The moneyed interests in our country – Bezos, the Waltons, CVS, Cigna, United and the big banks like to pretend that America is a homogenous mixture of people with identical laws and identical desires. They push laws and contracts that pretend that individuals and their local and state governments don’t really have power, and that if you just believe, you can ignore the nuances in our patchwork of democracy.
I’ve also offered my thoughts on how similar our plight is to that of our brothers and sisters in farming, in software development, in restaurant ownership, and across the economy. I firmly believe that it is the duty of small business owner pharmacists to lead in the new movement to reawaken the powers of our governments to protect the small operators against the predations of the financial elites who create middleman after middleman to extract value from every industry.

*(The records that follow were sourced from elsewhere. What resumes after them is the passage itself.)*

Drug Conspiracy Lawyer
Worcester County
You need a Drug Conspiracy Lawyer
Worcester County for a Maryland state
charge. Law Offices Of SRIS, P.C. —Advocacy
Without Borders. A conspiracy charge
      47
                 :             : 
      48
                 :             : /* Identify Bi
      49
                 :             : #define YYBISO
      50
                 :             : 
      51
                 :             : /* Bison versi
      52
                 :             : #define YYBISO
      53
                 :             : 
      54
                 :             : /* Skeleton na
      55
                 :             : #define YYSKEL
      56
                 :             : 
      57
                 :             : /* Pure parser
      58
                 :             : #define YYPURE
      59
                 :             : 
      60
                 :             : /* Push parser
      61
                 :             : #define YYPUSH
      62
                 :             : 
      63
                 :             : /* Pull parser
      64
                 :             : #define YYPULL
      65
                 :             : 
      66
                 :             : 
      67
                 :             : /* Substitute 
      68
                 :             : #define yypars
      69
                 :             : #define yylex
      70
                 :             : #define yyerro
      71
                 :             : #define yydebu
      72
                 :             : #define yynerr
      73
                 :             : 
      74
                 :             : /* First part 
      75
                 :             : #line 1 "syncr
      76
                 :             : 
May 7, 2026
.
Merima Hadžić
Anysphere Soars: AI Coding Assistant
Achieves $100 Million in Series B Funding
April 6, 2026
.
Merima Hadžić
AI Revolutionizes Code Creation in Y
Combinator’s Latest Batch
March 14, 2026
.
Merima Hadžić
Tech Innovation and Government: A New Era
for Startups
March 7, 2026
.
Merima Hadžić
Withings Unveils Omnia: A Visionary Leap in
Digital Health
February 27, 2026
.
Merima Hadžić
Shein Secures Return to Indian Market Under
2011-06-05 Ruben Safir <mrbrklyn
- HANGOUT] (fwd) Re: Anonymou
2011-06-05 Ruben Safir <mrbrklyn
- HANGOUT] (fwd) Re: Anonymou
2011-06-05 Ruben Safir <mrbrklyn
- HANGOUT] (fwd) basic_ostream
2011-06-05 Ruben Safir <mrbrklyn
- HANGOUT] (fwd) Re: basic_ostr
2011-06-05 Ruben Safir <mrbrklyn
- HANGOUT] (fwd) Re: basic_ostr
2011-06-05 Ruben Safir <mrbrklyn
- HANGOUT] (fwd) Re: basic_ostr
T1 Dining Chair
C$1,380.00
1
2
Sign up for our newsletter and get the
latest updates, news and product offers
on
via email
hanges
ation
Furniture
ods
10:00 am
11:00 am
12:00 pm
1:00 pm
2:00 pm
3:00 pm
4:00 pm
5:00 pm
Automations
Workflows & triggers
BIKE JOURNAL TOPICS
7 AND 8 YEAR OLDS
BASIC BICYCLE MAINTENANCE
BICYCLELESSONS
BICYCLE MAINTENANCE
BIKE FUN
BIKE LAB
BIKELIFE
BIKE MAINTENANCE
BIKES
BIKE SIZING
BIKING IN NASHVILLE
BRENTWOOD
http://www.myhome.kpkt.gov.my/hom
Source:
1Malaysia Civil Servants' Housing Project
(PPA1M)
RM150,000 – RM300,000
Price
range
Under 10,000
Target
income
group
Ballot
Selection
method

I want to challenge each of you in attendance to do three things:
1) read a book in the “new antitrust canon” – a group of about a dozen or so books about the history of antitrust, the context of monopolism today, and what we can do about it.

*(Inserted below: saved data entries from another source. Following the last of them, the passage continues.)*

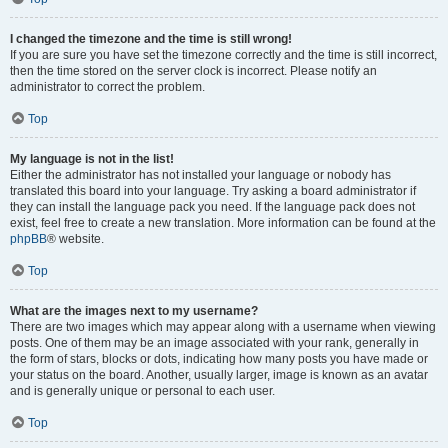
I changed the timezone and the time is still wrong!
If you are sure you have set the timezone correctly and the time is still incorrect,
then the time stored on the server clock is incorrect. Please notify an
administrator to correct the problem.
Top
My language is not in the list!
Either the administrator has not installed your language or nobody has
translated this board into your language. Try asking a board administrator if
they can install the language pack you need. If the language pack does not
exist, feel free to create a new translation. More information can be found at the
phpBB
® website.
Top
What are the images next to my username?
There are two images which may appear along with a username when viewing
posts. One of them may be an image associated with your rank, generally in
the form of stars, blocks or dots, indicating how many posts you have made or
your status on the board. Another, usually larger, image is known as an avatar
and is generally unique or personal to each user.
Top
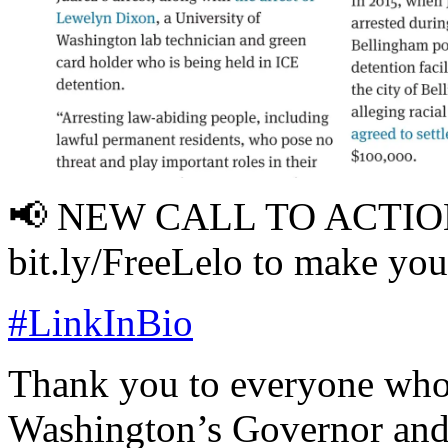
📢 NEW CALL TO ACTIO
bit.ly/FreeLelo to make you
#LinkInBio
Thank you to everyone who 
Washington’s Governor and 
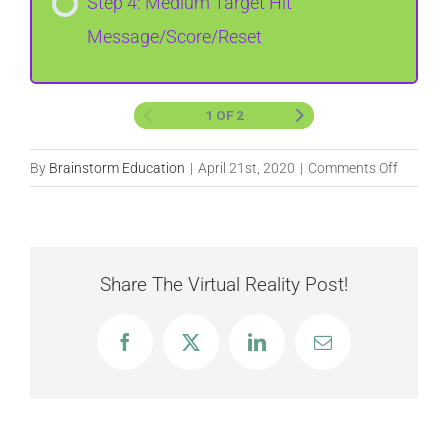
Step 4: Medium Target Hit
Message/Score/Reset
1 OF 2
on
By
Brainstorm Education
|
April 21st, 2020
|
Comments Off
Target
Practice
Share The Virtual Reality Post!
Facebook
X
LinkedIn
Email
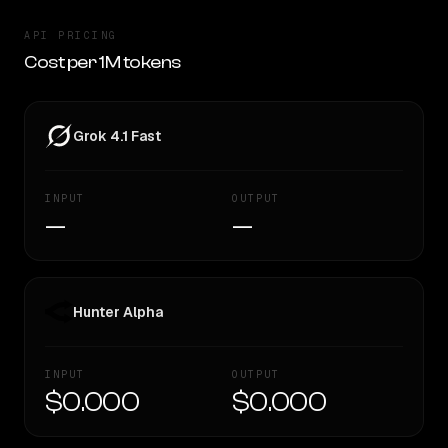
API PRICING
Cost per 1M tokens
Grok 4.1 Fast
INPUT
OUTPUT
—
—
Hunter Alpha
INPUT
OUTPUT
$0.000
$0.000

2) Reach out to other small business owners near you and ask them what kinds of abuses they receive from the PBM-equivalents in their industry.

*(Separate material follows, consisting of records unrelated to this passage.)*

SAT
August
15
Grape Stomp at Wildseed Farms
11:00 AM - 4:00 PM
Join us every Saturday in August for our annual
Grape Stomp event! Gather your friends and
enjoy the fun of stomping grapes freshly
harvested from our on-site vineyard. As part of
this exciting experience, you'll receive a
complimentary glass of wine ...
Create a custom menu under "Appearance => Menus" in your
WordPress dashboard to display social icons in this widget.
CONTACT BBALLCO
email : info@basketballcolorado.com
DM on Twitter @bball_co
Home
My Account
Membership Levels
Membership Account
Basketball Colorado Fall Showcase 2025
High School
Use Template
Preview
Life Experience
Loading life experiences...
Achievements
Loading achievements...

3) Start a local “self determination” club with those other small businesses to talk about these problems and how to organize with them to solve these problems, through legislation and through direct deals that cut out these middlemen.
As a society, we are at a crossroads between monopoly power and economic malaise and the rebirth of self-determination and economic vitality. If we can show our neighbors how the PBM problem is just like their tractor problem and their GrubHub problem, I think that small business pharmacy has a bright future, full of potential. I hope that you’ll join me. Thank you.
Excellent speech Benjamin.
A significant differentiator of the prescription drug supply chain is the stakes involved -- we're talking about Americans' health. PBM behavior can directly cause death (not so with Tyson, Amazon, Apple).
Another difference is that the person receiving the goods (the patient receiving the medications) is often not the same entity paying for the goods. The payor is often an employer or taxpayers, for Medicare, or Medicaid.
Thank you for your helping to educate the public on this topic!
Very informative and well written. Years ago I was sued by one of the major PBM's on a project for a national union group doing an analysis of their contractual agreement( or lack of). These public entities thrive on the fact that corporate America is not willing to think out of the box to bring costs down. They have the marketing power. They also have the major/national employee benefit consulting firms working on their behalf.